SCRIPT="run_pred.py"
PYTHON="python"

OUTDIR="results"
mkdir -p "${OUTDIR}"

# =========================
# EXECUTION FUNCTION
# =========================
run_prediction () {
    local TAG=$1
    local SUBSTRATE=$2
    local PRODUCT=$3

    local OUT_FEAS="${OUTDIR}/${TAG}_feasibility.csv"
    local OUT_KCAT="${OUTDIR}/${TAG}_kcat.csv"
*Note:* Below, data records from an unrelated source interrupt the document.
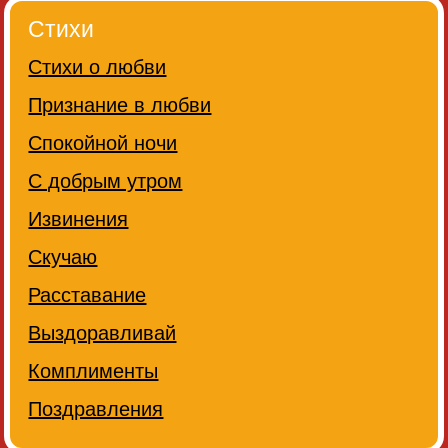
Стихи
Стихи о любви
Признание в любви
Спокойной ночи
С добрым утром
Извинения
Скучаю
Расставание
Выздоравливай
Комплименты
Поздравления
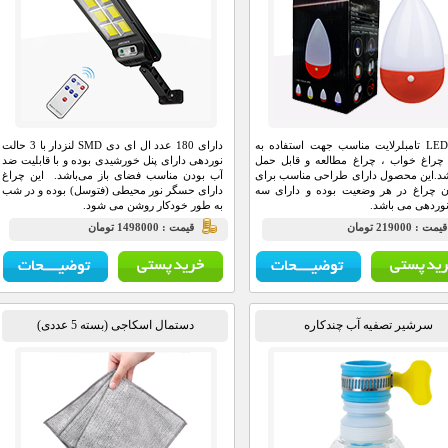
چراغ LED تامبلرلایت مناسب جهت استفاده به
دارای 180 عدد ال ای دی SMD لنز‌دار با 3 حالت
چراغ خواب ، چراغ مطالعه و قابل حمل
نوردهی دارای پنل خورشیدی بوده و با قابلیت ضد
د.این محصول دارای طراحی مناسب برای
آب بودن مناسب فضای باز می‌‌باشد. این چراغ
ن چراغ در هر وضعیت بوده و دارای سه
دارای حسگر نور محیطی (فتوسل) بوده و در شب
وردهی می باشد.
به طور خودکار روشن می شود.
يمت : 219000 تومان
قيمت : 1498000 تومان
سرشیر تصفیه آب چندکاره
دستمال اسکاجی (بسته 5 عددی)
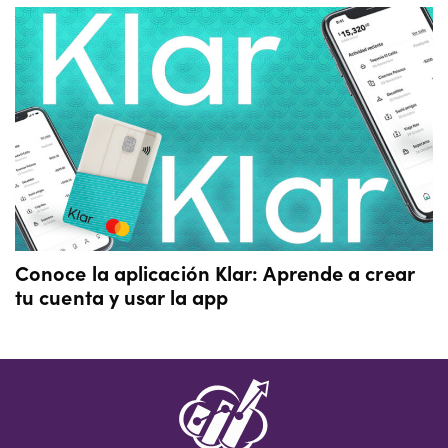
Conoce la aplicación Klar: Aprende a crear
tu cuenta y usar la app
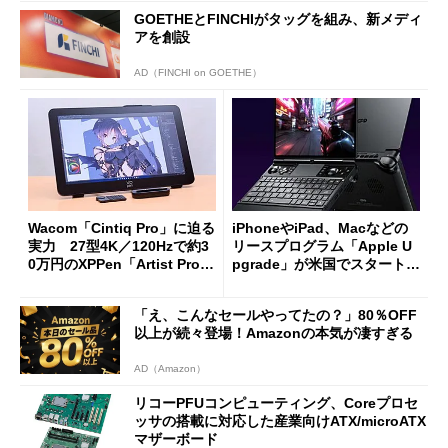
GOETHEとFINCHIがタッグを組み、新メディ
アを創設
AD（FINCHI on GOETHE）
Wacom「Cintiq Pro」に迫る
iPhoneやiPad、Macなどの
実力 27型4K／120Hzで約3
リースプログラム「Apple U
0万円のXPPen「Artist Pro 2
pgrade」が米国でスタート／
7（Gen 2）」でお絵描きして
Bluetooth LEの新規格「Blu
分かった魅力と妥協点
etooth High Data Throughp
「え、こんなセールやってたの？」80％OFF
ut」が明...
以上が続々登場！Amazonの本気が凄すぎる
AD（Amazon）
リコーPFUコンピューティング、Coreプロセ
ッサの搭載に対応した産業向けATX/microATX
マザーボード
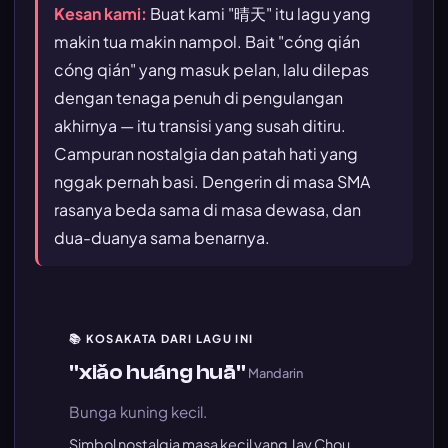
Kesan kami:
Buat kami "晴天" itu lagu yang
makin tua makin nampol. Bait "cóng qián
cóng qián" yang masuk pelan, lalu dilepas
dengan tenaga penuh di pengulangan
akhirnya — itu transisi yang susah ditiru.
Campuran nostalgia dan patah hati yang
nggak pernah basi. Dengerin di masa SMA
rasanya beda sama di masa dewasa, dan
dua-duanya sama benarnya.
📚 KOSAKATA DARI LAGU INI
"xiǎo huáng huā"
Mandarin
Bunga kuning kecil.
Simbol nostalgia masa kecil yang Jay Chou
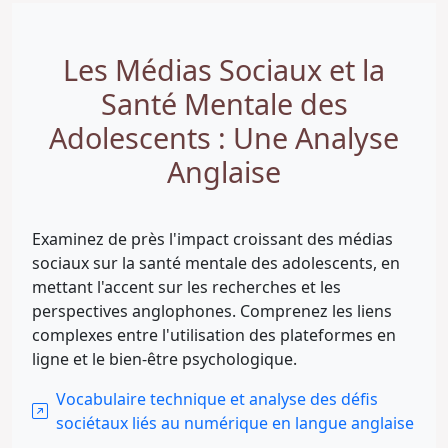
Les Médias Sociaux et la
Santé Mentale des
Adolescents : Une Analyse
Anglaise
Examinez de près l'impact croissant des médias
sociaux sur la santé mentale des adolescents, en
mettant l'accent sur les recherches et les
perspectives anglophones. Comprenez les liens
complexes entre l'utilisation des plateformes en
ligne et le bien-être psychologique.
Vocabulaire technique et analyse des défis
sociétaux liés au numérique en langue anglaise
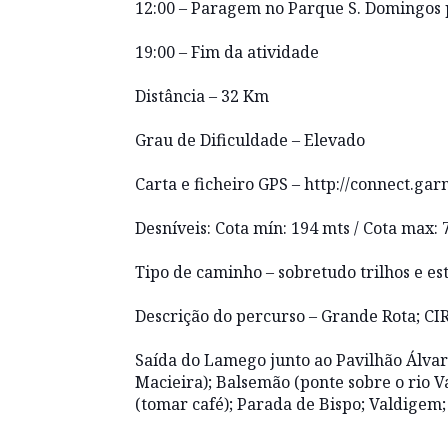
12:00 – Paragem no Parque S. Domingos
19:00 – Fim da atividade
Distância – 32 Km
Grau de Dificuldade – Elevado
Carta e ficheiro GPS –
http://connect.gar
Desníveis: Cota mín: 194 mts / Cota max: 
Tipo de caminho – sobretudo trilhos e es
Descrição do percurso – Grande Rota; C
Saída do Lamego junto ao Pavilhão Álvar
Macieira); Balsemão (ponte sobre o rio Va
(tomar café); Parada de Bispo; Valdigem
    echo "===================================================="
    echo "   Running optimization: ${TAG}"
    echo "   Substrate: ${SUBSTRATE}"
    echo "   Product:   ${PRODUCT}"
    echo "===================================================="

    ${PYTHON} ${SCRIPT} \
        ${FASTA} \
        ${SUBSTRATE} \
        ${PRODUCT} \
        ${OUT_FEAS} \
        ${OUT_KCAT}

    if [ $? -ne 0 ]; then
        echo "Execution failed: ${TAG}"
    else
        echo "Finished successfully: ${TAG}"
        echo "   -> ${OUT_FEAS}"
        echo "   -> ${OUT_KCAT}"
    fi

    echo
}

# =========================
# RUNS
# =========================

# Inulin, exo reaction
run_prediction \
    "inulin_exo" \
    "inulin_substrato.smi" \
    "produto_exo_inulin.smi"

# Levan, exo reaction
run_prediction \
    "levan_exo" \
    "substrato-levan.smi" \
    "produto_levan_exo.smi"

# Invertase
run_prediction \
    "invertase" \
    "invertase_substrato.smi" \
    "invertase_produto.smi"

# Inulin to F4 + F4
run_prediction \
    "inulin_endo" \
    "inulin_substrato.smi" \
    "inulin_f4_produto.smi"

echo "All predictions finished."

Outputs¶

The script runs predictions for four reactions and writes CSV files to ./results/:

${TAG}_feasibility.csv: catalytic feasibility score for each enzyme
${TAG}_kcat.csv: predicted kcat values and evolutionary optimization results

Runtime Notes¶

Runtime can range from hours to days depending on the number of sequences and evolutionary iterations. In the reference workflow, about 3,177 sequences were processed.

Use nvidia-smi to confirm GPU usage while the workflow is running.